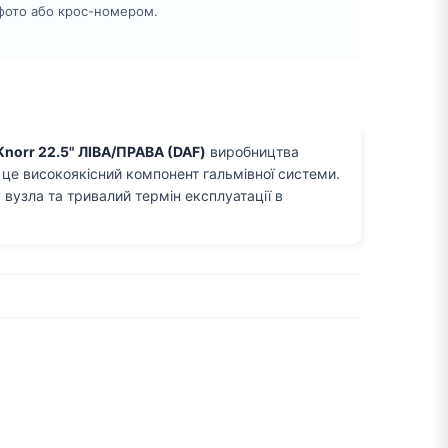
 фото або крос-номером.
orr 22.5" ЛІВА/ПРАВА (DAF)
виробництва
 це високоякісний компонент гальмівної системи.
 вузла та тривалий термін експлуатації в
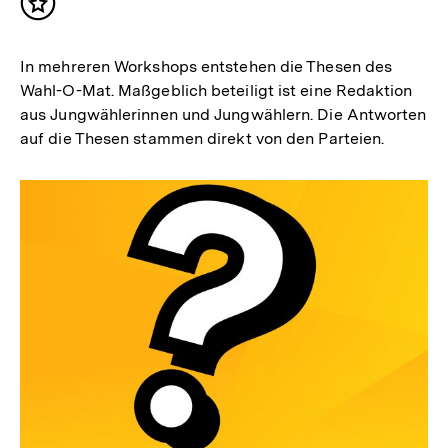
Inhalt
Lightbox
merken
In mehreren Workshops entstehen die Thesen des
Wahl-O-Mat. Maßgeblich beteiligt ist eine Redaktion
öffnen
aus Jungwählerinnen und Jungwählern. Die Antworten
auf die Thesen stammen direkt von den Parteien.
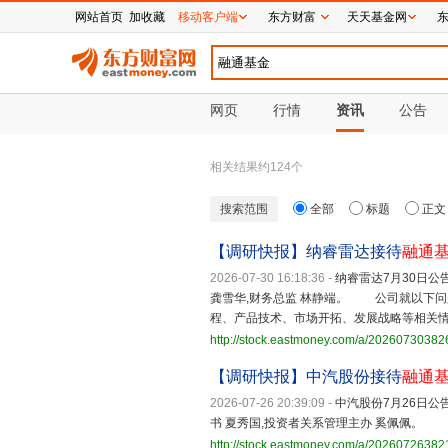
网站首页
加收藏
移动客户端
东方财富
天天基金网
网页
行情
资讯
公告
相关结果约
124
个
搜索范围
全部
标题
正文
【调研快报】纳睿雷达接待
融通
2026-07-30 16:18:36
-
纳睿雷达7月30日公
龚雪华,财务总监 林静端。 公司就以下问
程、产品技术、市场开拓、发展战略等相关
http://stock.eastmoney.com/a/2026073038
【调研快报】中汽股份接待
融通
2026-07-26 20:39:09
-
中汽股份7月26日公
书 夏秀国,投资者关系管理主办 奚佩佩。
http://stock.eastmoney.com/a/2026072638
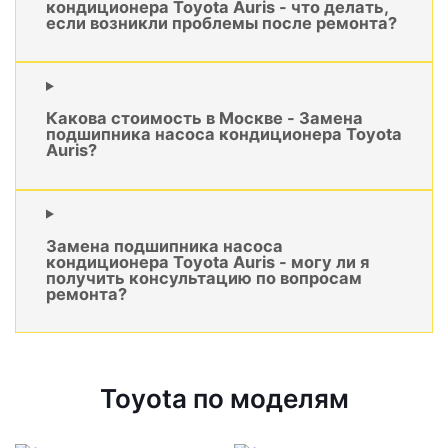
кондиционера Toyota Auris - что делать,
если возникли проблемы после ремонта?
Какова стоимость в Москве - Замена
подшипника насоса кондиционера Toyota
Auris?
Замена подшипника насоса
кондиционера Toyota Auris - могу ли я
получить консультацию по вопросам
ремонта?
Toyota по моделям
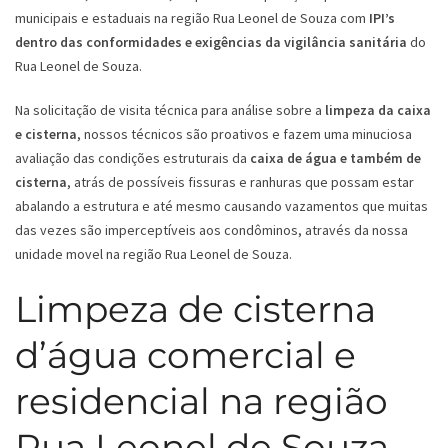
municipais e estaduais na região Rua Leonel de Souza com
IPI’s
dentro das conformidades e exigências da vigilância sanitária
do
Rua Leonel de Souza.
Na solicitação de visita técnica para análise sobre a
limpeza da caixa
e cisterna
, nossos técnicos são proativos e fazem uma minuciosa
avaliação das condições estruturais da
caixa de água e também de
cisterna
, atrás de possíveis fissuras e ranhuras que possam estar
abalando a estrutura e até mesmo causando vazamentos que muitas
das vezes são imperceptíveis aos condôminos, através da nossa
unidade movel na região Rua Leonel de Souza.
Limpeza de cisterna
d’água comercial e
residencial na região
Rua Leonel de Souza -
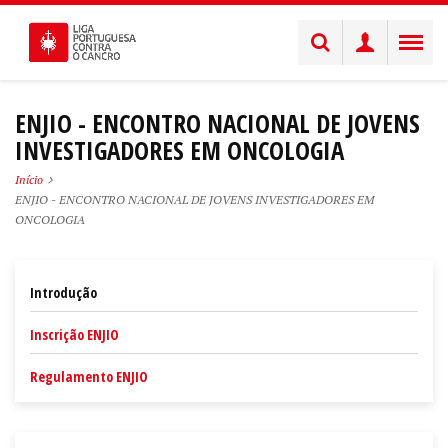
ENJIO - ENCONTRO NACIONAL DE JOVENS
INVESTIGADORES EM ONCOLOGIA
Início
ENJIO - ENCONTRO NACIONAL DE JOVENS INVESTIGADORES EM
ONCOLOGIA
Introdução
Inscrição ENJIO
Regulamento ENJIO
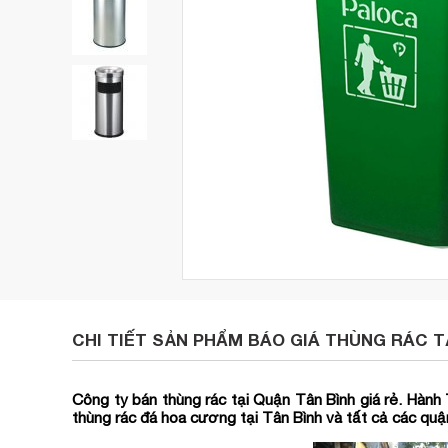
CHI TIẾT SẢN PHẨM BÁO GIÁ THÙNG RÁC T
Công ty bán thùng rác tại Quận Tân Bình giá rẻ. Hành 
thùng rác đá hoa cương tại Tân Bình và tất cả các qu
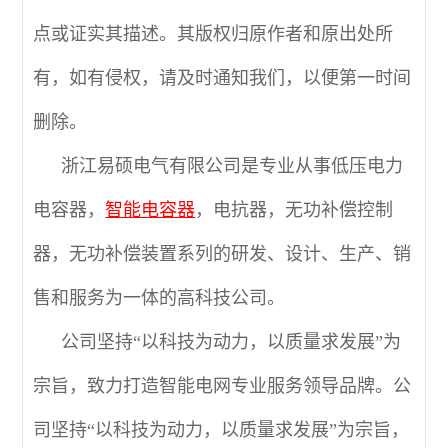
点或证实其描述。其版权归原作者和原出处所
有，如有侵权，请及时通知我们，以便第一时间
删除。
浙江易硕电气有限公司是专业从事低压电力
电容器，
智能电容器
，电抗器，无功补偿控制
器，无功补偿装置系列的研发、设计、生产、销
售和服务为一体的高科技公司。
公司坚持“以科技为动力，以质量求发展”为
宗旨，致力打造智能电网专业服务领导品牌。公
司坚持“以科技为动力，以质量求发展”为宗旨，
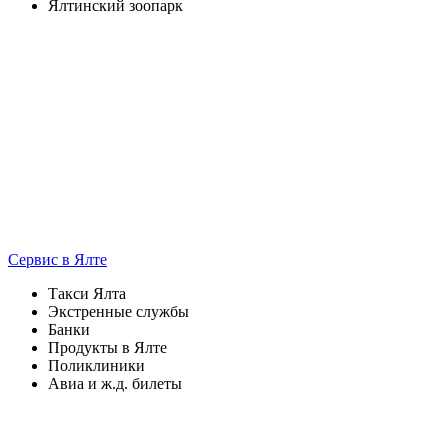
Ялтинский зоопарк
Сервис
в Ялте
Такси Ялта
Экстренные службы
Банки
Продукты в Ялте
Поликлиники
Авиа и ж.д. билеты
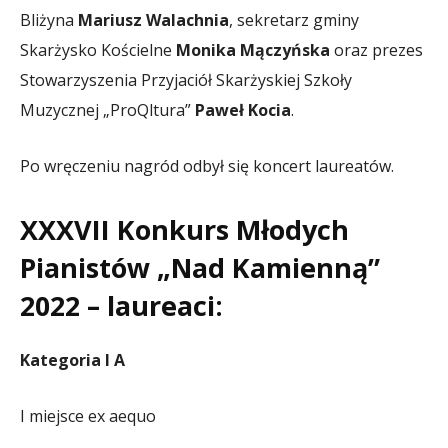
Bliżyna
Mariusz Walachnia
, sekretarz gminy
Skarżysko Kościelne
Monika Mączyńska
oraz prezes
Stowarzyszenia Przyjaciół Skarżyskiej Szkoły
Muzycznej „ProQltura”
Paweł Kocia
.
Po wręczeniu nagród odbył się koncert laureatów.
XXXVII Konkurs Młodych
Pianistów „Nad Kamienną”
2022 – laureaci:
Kategoria I A
I miejsce ex aequo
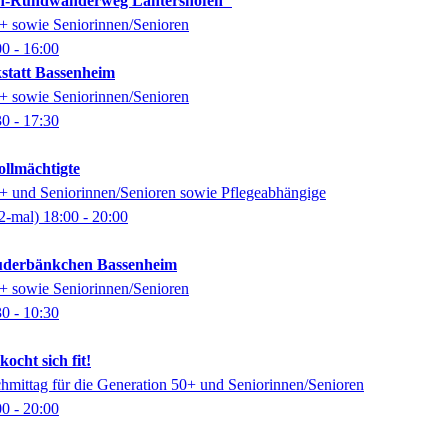
n-Rundwanderweg Lantershofen"
0+ sowie Seniorinnen/Senioren
00
- 16:00
kstatt Bassenheim
0+ sowie Seniorinnen/Senioren
30
- 17:30
ollmächtigte
0+ und Seniorinnen/Senioren sowie Pflegeabhängige
2-mal)
18:00
- 20:00
auderbänkchen Bassenheim
0+ sowie Seniorinnen/Senioren
30
- 10:30
ocht sich fit!
chmittag für die Generation 50+ und Seniorinnen/Senioren
00
- 20:00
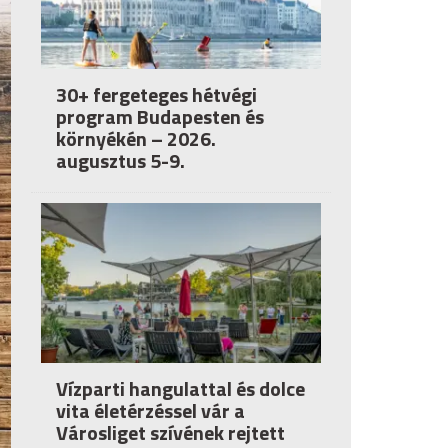
30+ fergeteges hétvégi
program Budapesten és
környékén – 2026.
augusztus 5-9.
Vízparti hangulattal és dolce
vita életérzéssel vár a
Városliget szívének rejtett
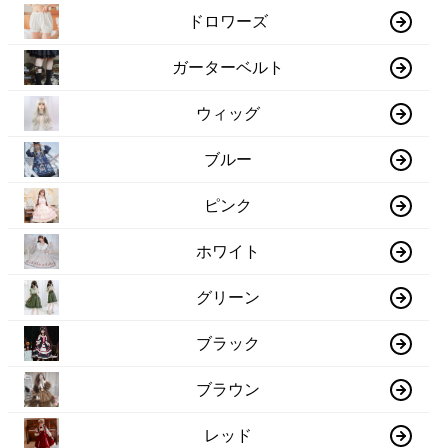
ドロワーズ
ガーターベルト
ウィッグ
ブルー
ピンク
ホワイト
グリーン
ブラック
ブラウン
レッド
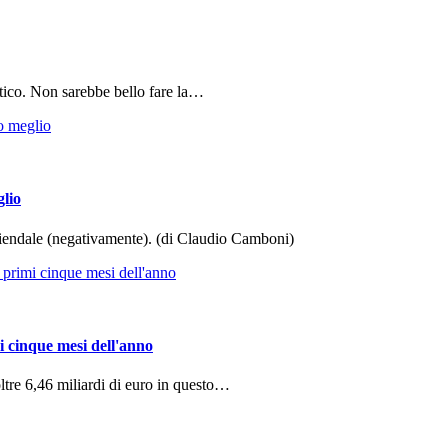
tico. Non sarebbe bello fare la…
glio
aziendale (negativamente). (di Claudio Camboni)
i cinque mesi dell'anno
ltre 6,46 miliardi di euro in questo…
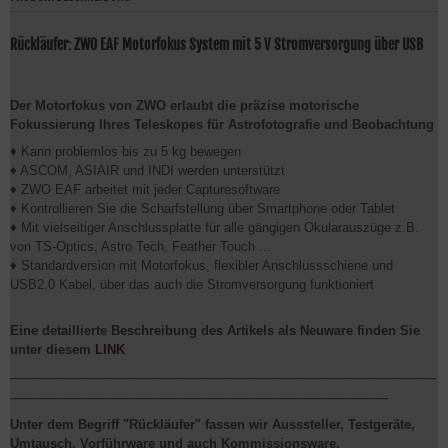
Rückläufer: ZWO EAF Motorfokus System mit 5 V Stromversorgung über USB
Der Motorfokus von ZWO erlaubt die präzise motorische
Fokussierung Ihres Teleskopes für Astrofotografie und Beobachtung
♦ Kann problemlos bis zu 5 kg bewegen
♦ ASCOM, ASIAIR und INDI werden unterstützt
♦ ZWO EAF arbeitet mit jeder Capturesoftware
♦ Kontrollieren Sie die Scharfstellung über Smartphone oder Tablet
♦ Mit vielseitiger Anschlussplatte für alle gängigen Okularauszüge z.B.
von TS-Optics, Astro Tech, Feather Touch ...
♦ Standardversion mit Motorfokus, flexibler Anschlussschiene und
USB2.0 Kabel, über das auch die Stromversorgung funktioniert
Eine detaillierte Beschreibung des Artikels als Neuware finden Sie
unter diesem
LINK
----------------------------------------------------------------------------------------------------------------------------------------------
------------------------------------------------------------------------------------------------------------------------------
Unter dem Begriff "Rückläufer" fassen wir Ausssteller, Testgeräte,
Umtausch, Vorführware und auch Kommissionsware.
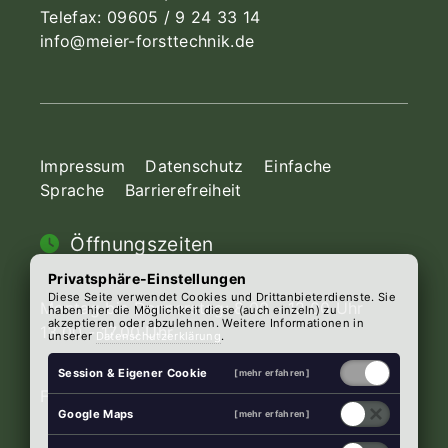
Telefax: 09605 / 9 24 33 14
info@meier-forsttechnik.de
Impressum
Datenschutz
Einfache
Sprache
Barrierefreiheit
Öffnungszeiten
Privatsphäre-Einstellungen
Diese Seite verwendet Cookies und Drittanbieterdienste. Sie
Montag bis Donnerstag: 8.00 - 12.00 Uhr
haben hier die Möglichkeit diese (auch einzeln) zu
akzeptieren oder abzulehnen. Weitere Informationen in
13.00 - 17.00 Uhr
unserer
Datenschutzerklärung
.
Session & Eigener Cookie
[mehr erfahren]
Freitag: 8.00 - 12.00 Uhr 13.00 - 16.00 Uhr
Google Maps
[mehr erfahren]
==================================================
• [How to complete this task] Leaving every picture out, output the data exactly as it stands.

• [Answer area]
 фото або крос-номером.
orr 22.5" ЛІВА/ПРАВА (DAF)
виробництва
 це високоякісний компонент гальмівної системи.
 вузла та тривалий термін експлуатації в
Inhalt
Lightbox
merken
In mehreren Workshops entstehen die Thesen des
Wahl-O-Mat. Maßgeblich beteiligt ist eine Redaktion
öffnen
aus Jungwählerinnen und Jungwählern. Die Antworten
auf die Thesen stammen direkt von den Parteien.
网站首页
加收藏
移动客户端
东方财富
天天基金网
网页
行情
资讯
公告
相关结果约
124
个
搜索范围
全部
标题
正文
【调研快报】纳睿雷达接待
融通
2026-07-30 16:18:36
-
纳睿雷达7月30日公
龚雪华,财务总监 林静端。 公司就以下问
程、产品技术、市场开拓、发展战略等相关
http://stock.eastmoney.com/a/2026073038
【调研快报】中汽股份接待
融通
2026-07-26 20:39:09
-
中汽股份7月26日公
书 夏秀国,投资者关系管理主办 奚佩佩。
http://stock.eastmoney.com/a/2026072638
кондиционера Toyota Auris - что делать,
если возникли проблемы после ремонта?
Какова стоимость в Москве - Замена
подшипника насоса кондиционера Toyota
Auris?
Замена подшипника насоса
кондиционера Toyota Auris - могу ли я
получить консультацию по вопросам
ремонта?
Toyota по моделям
municipais e estaduais na região Rua Leonel de Souza com
IPI’s
dentro das conformidades e exigências da vigilância sanitária
do
Rua Leonel de Souza.
Na solicitação de visita técnica para análise sobre a
limpeza da caixa
e cisterna
, nossos técnicos são proativos e fazem uma minuciosa
avaliação das condições estruturais da
caixa de água e também de
cisterna
, atrás de possíveis fissuras e ranhuras que possam estar
abalando a estrutura e até mesmo causando vazamentos que muitas
das vezes são imperceptíveis aos condôminos, através da nossa
unidade movel na região Rua Leonel de Souza.
Limpeza de cisterna
d’água comercial e
residencial na região
Rua Leonel de Souza -
ENJIO - ENCONTRO NACIONAL DE JOVENS
INVESTIGADORES EM ONCOLOGIA
Início
ENJIO - ENCONTRO NACIONAL DE JOVENS INVESTIGADORES EM
ONCOLOGIA
Introdução
Inscrição ENJIO
Regulamento ENJIO
CHI TIẾT SẢN PHẨM BÁO GIÁ THÙNG RÁC T
Công ty bán thùng rác tại Quận Tân Bình giá rẻ. Hành 
thùng rác đá hoa cương tại Tân Bình và tất cả các qu
点或证实其描述。其版权归原作者和原出处所
有，如有侵权，请及时通知我们，以便第一时间
删除。
浙江易硕电气有限公司是专业从事低压电力
电容器，
智能电容器
，电抗器，无功补偿控制
器，无功补偿装置系列的研发、设计、生产、销
售和服务为一体的高科技公司。
公司坚持“以科技为动力，以质量求发展”为
宗旨，致力打造智能电网专业服务领导品牌。公
司坚持“以科技为动力，以质量求发展”为宗旨，
Ялтинский зоопарк
Сервис
в Ялте
Такси Ялта
Экстренные службы
Банки
Продукты в Ялте
Поликлиники
Авиа и ж.д. билеты
Bliżyna
Mariusz Walachnia
, sekretarz gminy
Skarżysko Kościelne
Monika Mączyńska
oraz prezes
Stowarzyszenia Przyjaciół Skarżyskiej Szkoły
Muzycznej „ProQltura”
Paweł Kocia
.
Po wręczeniu nagród odbył się koncert laureatów.
XXXVII Konkurs Młodych
Pianistów „Nad Kamienną”
2022 – laureaci:
Kategoria I A
I miejsce ex aequo
n-Rundwanderweg Lantershofen"
0+ sowie Seniorinnen/Senioren
00
- 16:00
kstatt Bassenheim
0+ sowie Seniorinnen/Senioren
30
- 17:30
ollmächtigte
0+ und Seniorinnen/Senioren sowie Pflegeabhängige
2-mal)
18:00
- 20:00
auderbänkchen Bassenheim
0+ sowie Seniorinnen/Senioren
30
- 10:30
ocht sich fit!
chmittag für die Generation 50+ und Seniorinnen/Senioren
00
- 20:00
30+ fergeteges hétvégi
program Budapesten és
környékén – 2026.
augusztus 5-9.
Vízparti hangulattal és dolce
vita életérzéssel vár a
Városliget szívének rejtett
ドロワーズ
ガーターベルト
ウィッグ
ブルー
ピンク
ホワイト
グリーン
ブラック
ブラウン
レッド
tico. Non sarebbe bello fare la…
glio
aziendale (negativamente). (di Claudio Camboni)
i cinque mesi dell'anno
ltre 6,46 miliardi di euro in questo…
Rückläufer: ZWO EAF Motorfokus System mit 5 V Stromversorgung über USB
Der Motorfokus von ZWO erlaubt die präzise motorische
Fokussierung Ihres Teleskopes für Astrofotografie und Beobachtung
♦ Kann problemlos bis zu 5 kg bewegen
♦ ASCOM, ASIAIR und INDI werden unterstützt
♦ ZWO EAF arbeitet mit jeder Capturesoftware
♦ Kontrollieren Sie die Scharfstellung über Smartphone oder Tablet
♦ Mit vielseitiger Anschlussplatte für alle gängigen Okularauszüge z.B.
von TS-Optics, Astro Tech, Feather Touch ...
♦ Standardversion mit Motorfokus, flexibler Anschlussschiene und
USB2.0 Kabel, über das auch die Stromversorgung funktioniert
Eine detaillierte Beschreibung des Artikels als Neuware finden Sie
unter diesem
LINK
----------------------------------------------------------------------------------------------------------------------------------------------
------------------------------------------------------------------------------------------------------------------------------
Unter dem Begriff "Rückläufer" fassen wir Ausssteller, Testgeräte,
Umtausch, Vorführware und auch Kommissionsware.
Telefax: 09605 / 9 24 33 14
info@meier-forsttechnik.de
Impressum
Datenschutz
Einfache
Sprache
Barrierefreiheit
Öffnungszeiten
Privatsphäre-Einstellungen
Diese Seite verwendet Cookies und Drittanbieterdienste. Sie
Montag bis Donnerstag: 8.00 - 12.00 Uhr
haben hier die Möglichkeit diese (auch einzeln) zu
akzeptieren oder abzulehnen. Weitere Informationen in
13.00 - 17.00 Uhr
unserer
Datenschutzerklärung
.
Session & Eigener Cookie
[mehr erfahren]
Freitag: 8.00 - 12.00 Uhr 13.00 - 16.00 Uhr
Google Maps
[mehr erfahren]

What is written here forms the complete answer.